To think, his interest in becoming an FBI agent started when he was a boy watching the television series The F.B.I., which starred Efrem Zimbalist Jr. as inspector Lewis Erskine; and such other law enforcement dramas as the original Hawaii 50 starring Jack Lord; Canon; Barnaby Jones and “my personal favorite was Columbo, the original Columbo in the 1970s with Peter Falk.”
Asked if any of the TV shows today might similarly inspire youngsters to seek a job in law enforcement, Birnbaum gave a thumbs-down review to Quantico, in which one member of a class of FBI trainees supposedly is a secret terrorist. “I watched the opening of the first show,” said Birnbaum. “It was on for an hour. I didn’t last the whole hour; it was so preposterous.”
Members of the audience of about 40 men and women suggested such other programs as White Collar, CSI Cyber, NCIS, and Law and Order, to which Birnbaum gave the general reply: “if those shows can entice people to learn about the real FBI, then I am all for those types of shows.”
Other questions from the audience dealt with local San Diego priorities for the FBI, hate crimes in this city, and whether or not the FBI has any volunteer positions.
Birnbaum said that throughout the country, the FBI is concerned with terrorist threats, especially those that might be posed by “lone wolves” who do not belong to any organization but perhaps are motivated by messages received on their social media to kill, destroy, or do damage.
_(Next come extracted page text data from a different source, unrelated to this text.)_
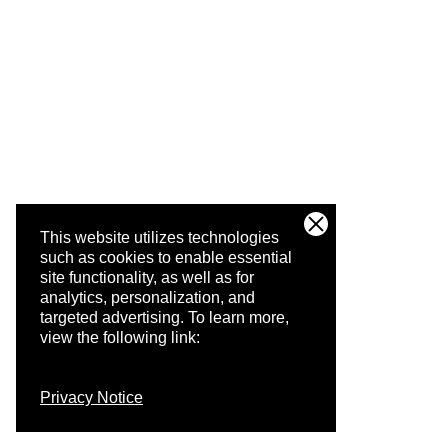
This website utilizes technologies
such as cookies to enable essential
site functionality, as well as for
analytics, personalization, and
targeted advertising.
To learn more,
view the following link:
Privacy Notice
With the busiest border crossing in the world, said Birnbaum, problems associated with the possibility of terrorists crossing that border, or corrupt officials who might work at the border, are matters of concern to the local FBI.
As for “hate crimes,” which are handled by his office’s civil rights division, in the San Diego area they are few in number. Hate crimes directed against the Jewish community—of which he is a part – are very few, he said.
While Birnbaum was unable to think of any unpaid volunteer jobs at the FBI, he noted that the agency is advertising for interns, who do get paid. Typically, these are candidates who at the minimum have already completed their first year of college, and recent college graduates looking to get their feet wet.
Among the attendees of Birnbaum’s speech at the Conservative congregation in the San Carlos neighborhood of San Diego were a young man and woman, who both had already applied for the FBI and were awaiting their interviews. Doing due diligence, one assumes.
Asked if FBI positions were lucrative, Birnbaum quipped that his parents wanted him to be a doctor, which is a good paying profession. Serving in the public sector, he said, will pay someone’s bills but won’t make them a lot of money.
“People who are working for the FBI are doing something they are passionate about and that they really love,” he added. “I am much more interested in what I am doing for the American people and the feeling that I get knowing that I am mitigating threats across the board against the United States.”